The boy was loaded on the stretcher. Mom gathered her belongings in a huge clear, what looked like, garbage bag, and off the family went to the clinic for antibiotics. Sam may have just saved the little boy’s life.
This tells it all. Someone back in the U.S. probably contributed to Save the Children, which in turn hired country director, John Grabowski, who saw to it that community health workers like Sam were trained. The Sams of the world are not American; they are trusted and respected members within their community, and they are equipped with the knowledge and the necessary supplies (total cost $25 of supplies).

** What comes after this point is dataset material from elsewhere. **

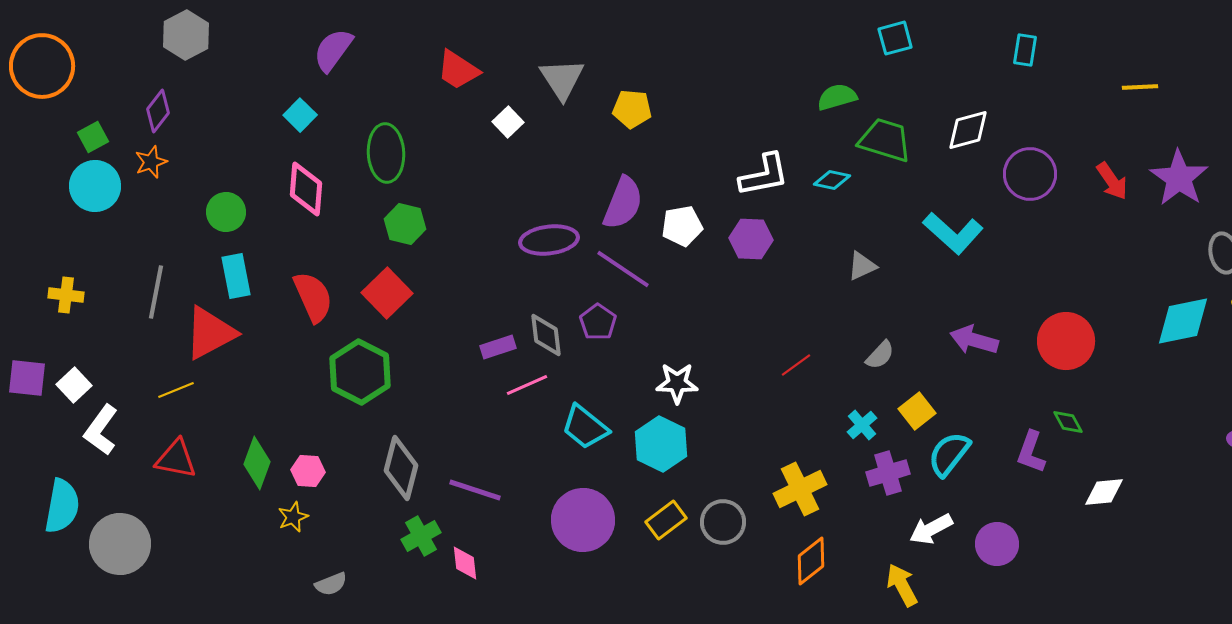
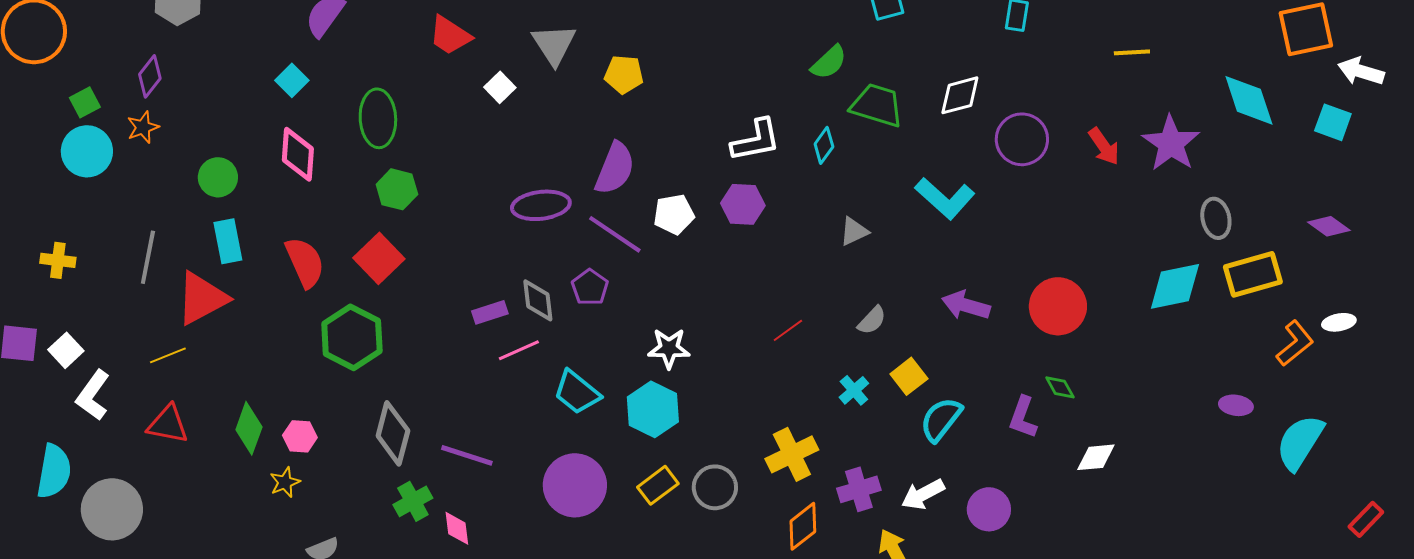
green semicircle: (837, 97) -> (829, 62), turned 153
cyan diamond: (832, 180) -> (824, 145), turned -66
white pentagon: (682, 226) -> (674, 214), moved
purple cross: (888, 473) -> (859, 489), moved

The community health worker can diagnose the “big” killers in children (pneumonia, diarrhea, and malaria) and can arrange for treatment – which literally saves lives.
So here I am in Mozambique, a heart and lung transplant surgeon, who is accustomed to saving lives, but doing so at a cost of about $100,000 each. What amazes me is that, of the 10 million children who die every year under the age of 5, more than 2/3 can be saved by inexpensive, proven measures like antibiotics, caps for newborns to wear to prevent hypothermia, Vitamin A, and vaccines. Pretty inexpensive treatments to save a life.
When I get home in a few weeks, I need to figure out how to tell this message so everyone in America understands it. There is something you can do to save a child; maybe you can help me spread the word.